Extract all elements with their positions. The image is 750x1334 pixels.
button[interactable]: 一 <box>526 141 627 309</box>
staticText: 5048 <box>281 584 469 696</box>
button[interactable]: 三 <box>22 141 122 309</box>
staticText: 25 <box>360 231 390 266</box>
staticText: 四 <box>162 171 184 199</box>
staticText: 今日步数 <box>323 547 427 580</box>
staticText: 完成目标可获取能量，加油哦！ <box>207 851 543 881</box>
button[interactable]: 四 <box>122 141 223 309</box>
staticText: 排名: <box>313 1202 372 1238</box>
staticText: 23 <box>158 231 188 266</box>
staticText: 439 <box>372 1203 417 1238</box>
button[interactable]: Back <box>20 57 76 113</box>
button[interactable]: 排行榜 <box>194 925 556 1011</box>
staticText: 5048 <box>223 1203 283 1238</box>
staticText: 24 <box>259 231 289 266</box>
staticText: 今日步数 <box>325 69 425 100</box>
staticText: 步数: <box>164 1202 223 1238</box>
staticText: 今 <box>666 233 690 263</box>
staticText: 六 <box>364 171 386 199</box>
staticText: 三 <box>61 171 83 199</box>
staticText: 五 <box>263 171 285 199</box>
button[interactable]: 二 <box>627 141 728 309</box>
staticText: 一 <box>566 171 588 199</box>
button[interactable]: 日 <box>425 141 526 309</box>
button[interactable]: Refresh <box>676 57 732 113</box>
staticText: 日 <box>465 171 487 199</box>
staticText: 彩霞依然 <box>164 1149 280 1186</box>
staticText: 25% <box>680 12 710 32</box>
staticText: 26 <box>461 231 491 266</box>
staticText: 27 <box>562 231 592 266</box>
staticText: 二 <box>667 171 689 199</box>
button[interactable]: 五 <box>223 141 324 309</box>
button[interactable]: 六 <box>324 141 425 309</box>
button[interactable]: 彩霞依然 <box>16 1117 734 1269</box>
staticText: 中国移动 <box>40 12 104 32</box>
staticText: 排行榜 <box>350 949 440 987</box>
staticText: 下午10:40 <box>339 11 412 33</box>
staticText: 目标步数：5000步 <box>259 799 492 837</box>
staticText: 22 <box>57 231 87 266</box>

Work instruction ▸ Reproduce the whole of the material exactly as shown.

Answer ▸
Extract all elements with their positions. The image is 750x1334 pixels.
button[interactable]: 一 <box>526 141 627 309</box>
staticText: 5048 <box>281 584 469 696</box>
button[interactable]: 三 <box>22 141 122 309</box>
staticText: 25 <box>360 231 390 266</box>
staticText: 四 <box>162 171 184 199</box>
staticText: 今日步数 <box>323 547 427 580</box>
staticText: 完成目标可获取能量，加油哦！ <box>207 851 543 881</box>
button[interactable]: 四 <box>122 141 223 309</box>
staticText: 排名: <box>313 1202 372 1238</box>
staticText: 23 <box>158 231 188 266</box>
staticText: 439 <box>372 1203 417 1238</box>
button[interactable]: Back <box>20 57 76 113</box>
button[interactable]: 排行榜 <box>194 925 556 1011</box>
staticText: 5048 <box>223 1203 283 1238</box>
staticText: 24 <box>259 231 289 266</box>
staticText: 今日步数 <box>325 69 425 100</box>
staticText: 步数: <box>164 1202 223 1238</box>
staticText: 今 <box>666 233 690 263</box>
staticText: 六 <box>364 171 386 199</box>
staticText: 三 <box>61 171 83 199</box>
staticText: 五 <box>263 171 285 199</box>
button[interactable]: 二 <box>627 141 728 309</box>
staticText: 一 <box>566 171 588 199</box>
button[interactable]: 日 <box>425 141 526 309</box>
button[interactable]: Refresh <box>676 57 732 113</box>
staticText: 日 <box>465 171 487 199</box>
staticText: 彩霞依然 <box>164 1149 280 1186</box>
staticText: 25% <box>680 12 710 32</box>
staticText: 26 <box>461 231 491 266</box>
staticText: 27 <box>562 231 592 266</box>
staticText: 二 <box>667 171 689 199</box>
button[interactable]: 五 <box>223 141 324 309</box>
button[interactable]: 六 <box>324 141 425 309</box>
button[interactable]: 彩霞依然 <box>16 1117 734 1269</box>
staticText: 中国移动 <box>40 12 104 32</box>
staticText: 排行榜 <box>350 949 440 987</box>
staticText: 下午10:40 <box>339 11 412 33</box>
staticText: 目标步数：5000步 <box>259 799 492 837</box>
staticText: 22 <box>57 231 87 266</box>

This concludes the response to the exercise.